<< 先日、角川書店より新刊が出たのに合わせて、またぞろサイン会を開いて頂いた。昨年夏の、池袋においてのそれ以来、都合五度目となる今回の場所は、神保町の三省堂本店(注1)であった。これは以前に別のところでも書いたことなのだが、私はこの三省堂本店には格別の思い入れがある。十四、五歳の頃から神保町の古書店街をウロウロし、中学卒業後(注2)に一人暮らしをするようになってからは更にその頻度が高まり、往時の夏場はもっぱら該店で涼を取るようになっていた。即ち、鶯谷の三畳間(注3)から歩いて神保町までゆき、目当ての数店の古書肆をのぞく前に冷房の効いた該店(か、東京堂書店のどちらかで)にて涼みがてら新刊書の立ち読みをするのである。
往時、滅多に銭湯に入らなかった私の手は、二六時中汗と脂とでネチャネチャになっていたに相違ないが、その手でもって・・・・・(以下、ばっちいので略) >>
(靖国通り沿いの三省堂書店神保町本店ビル。神保町古書店街で三〜四指に入る明治期からの老舗。)
注1 1881年(明治14年)4月、現在と同じ場所で創業(初代店主亀井忠一、個人経営)。創業当時は古本屋だったが、明治25年4月10日の神田大火災で初代店舗焼失、再建時に新刊書専門店に転換。

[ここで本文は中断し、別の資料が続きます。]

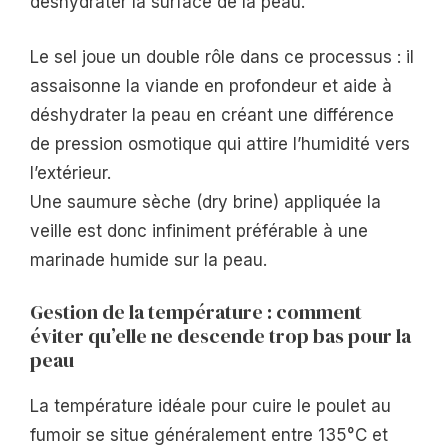
déshydrater la surface de la peau.
Le sel joue un double rôle dans ce processus : il
assaisonne la viande en profondeur et aide à
déshydrater la peau en créant une différence
de pression osmotique qui attire l’humidité vers
l’extérieur.
Une saumure sèche (dry brine) appliquée la
veille est donc infiniment préférable à une
marinade humide sur la peau.
Gestion de la température : comment
éviter qu’elle ne descende trop bas pour la
peau
La température idéale pour cuire le poulet au
fumoir se situe généralement entre 135°C et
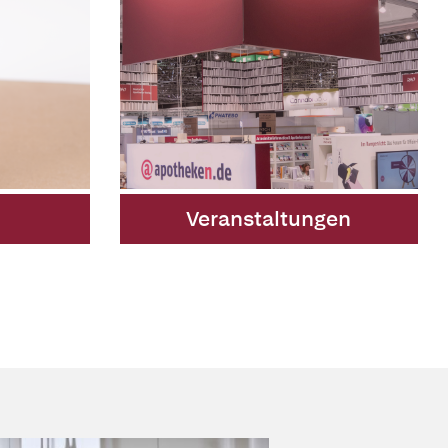
Veranstaltungen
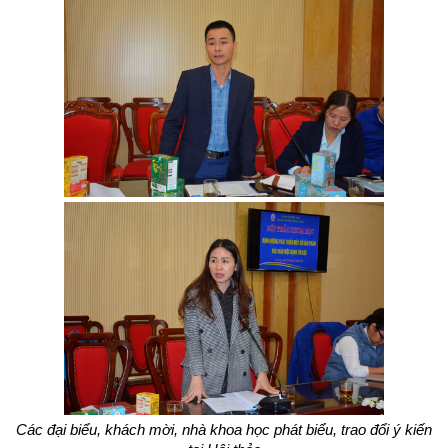
Các đại biểu, khách mời, nhà khoa học phát biểu, trao đổi ý kiến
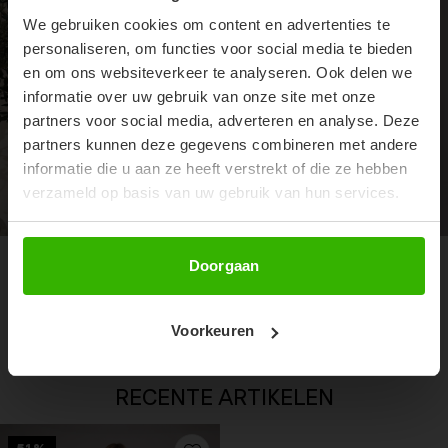
ORDER!
We gebruiken cookies om content en advertenties te
Don't miss out on our trendy new drops or exclusive
personaliseren, om functies voor social media te bieden
discounts
en om ons websiteverkeer te analyseren. Ook delen we
informatie over uw gebruik van onze site met onze
partners voor social media, adverteren en analyse. Deze
partners kunnen deze gegevens combineren met andere
informatie die u aan ze heeft verstrekt of die ze hebben
verzameld op basis van uw gebruik van hun services.
Abonneer
Doorgaan
SHAPE BODY - WHITE
CARMEN JACKET - BLAUW
€34,99
Witte slinky shape bodysuit
€69,99
€29,99
Voorkeuren
RECENTE ARTIKELEN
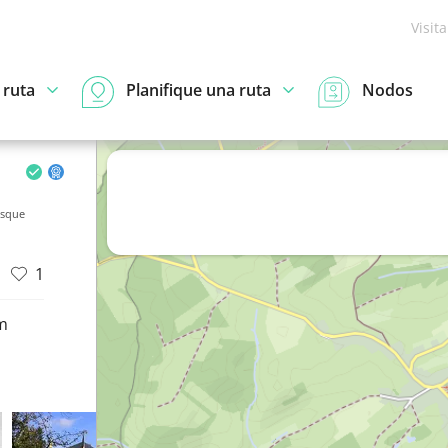
Visit
 ruta
Planifique una ruta
Nodos
osque
1
m
d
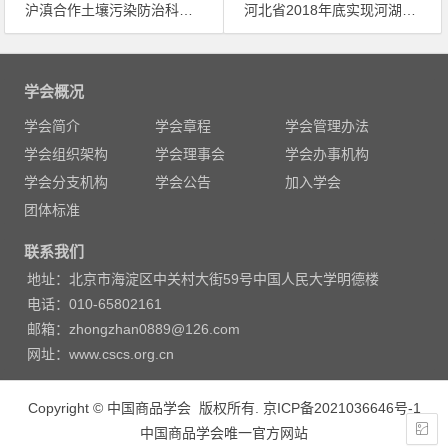
沪滇合作土壤污染防治科技支撑研讨会在沪顺利召开
河北省2018年底实现河湖面貌明显改善
文
章
学会概况
导
学会简介
学会章程
学会管理办法
航
学会组织架构
学会理事会
学会办事机构
学会分支机构
学会公告
加入学会
团体标准
联系我们
地址：北京市海淀区中关村大街59号中国人民大学明德楼
电话：010-65802161
邮箱：zhongzhan0889@126.com
网址：www.cscs.org.cn
Copyright © 中国商品学会 版权所有.
京ICP备2021036646号-1
中国商品学会唯一官方网站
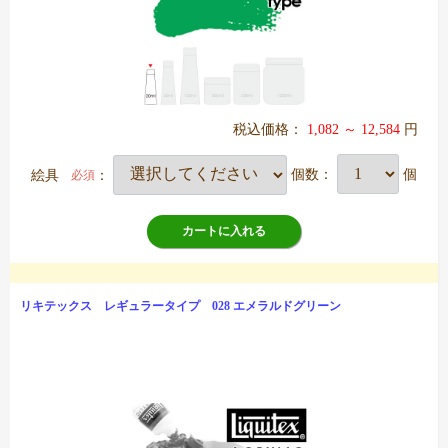
税込価格：
1,082 ～ 12,584
円
絵具
：
個数：
個
必須
カートに入れる
リキテックス レギュラータイプ 028 エメラルドグリーン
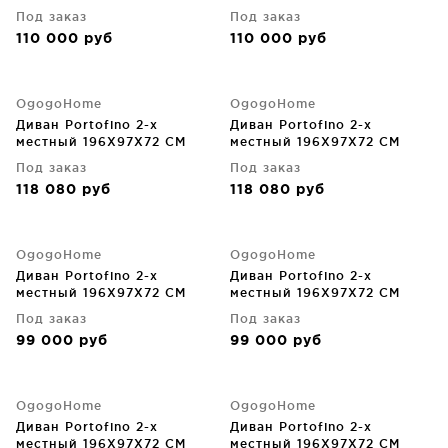
Под заказ
Под заказ
110 000
руб
110 000
руб
OgogoHome
OgogoHome
Диван Portofino 2-х
Диван Portofino 2-х
местный 196X97X72 CM
местный 196X97X72 CM
Под заказ
Под заказ
118 080
руб
118 080
руб
OgogoHome
OgogoHome
Диван Portofino 2-х
Диван Portofino 2-х
местный 196X97X72 CM
местный 196X97X72 CM
Под заказ
Под заказ
99 000
руб
99 000
руб
OgogoHome
OgogoHome
Диван Portofino 2-х
Диван Portofino 2-х
местный 196X97X72 CM
местный 196X97X72 CM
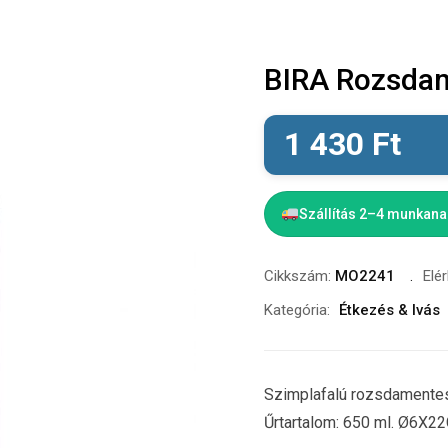
BIRA Rozsdam
1 430
Ft
Szállítás 2–4 munkan
Cikkszám:
MO2241
Elé
Kategória:
Étkezés & Ivás
Szimplafalú rozsdamentes 
Űrtartalom: 650 ml. Ø6X2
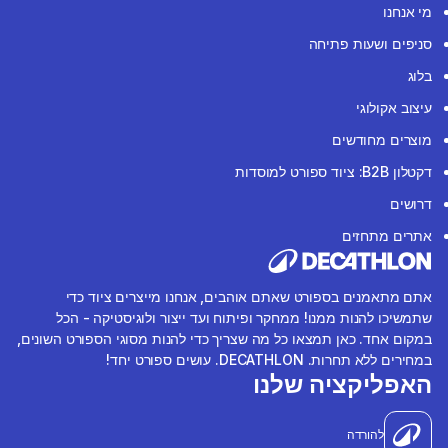
מי אנחנו
סניפים ושעות פתיחה
בלוג
עיצוב אקולוגי
מוצרים מחודשים
דקטלון B2B: ציוד ספורט למוסדות
דרושים
אתרים מתחזים
אתם מתאמנים בספורט שאתם אוהבים, אנחנו מייצרים ציוד כדי
שתמשיכו להנות ממנו! ממחקר ופיתוח ועד ייצור ולוגיסטיקה - הכל
במקום אחד. כאן תמצאו כל מה שצריך כדי להנות מסוגי הספורט השונים,
במחירים ללא תחרות. DECATHLON. עושים ספורט יחד!
האפליקציה שלנו
להורדה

注2 東京都町田市立М中学校(秘匿されているようなので伏字*独自調査)。
注3 JR鶯谷駅北口から徒歩5分ほどのラブホ街を抜け切る寸前附近。正岡子規邸跡の少し駅寄り。木造2階建てのアパートの惨状間。その反動からか、売れ出してからは、御苑前・滝野川と高層マンションの上層階暮らしが続いている。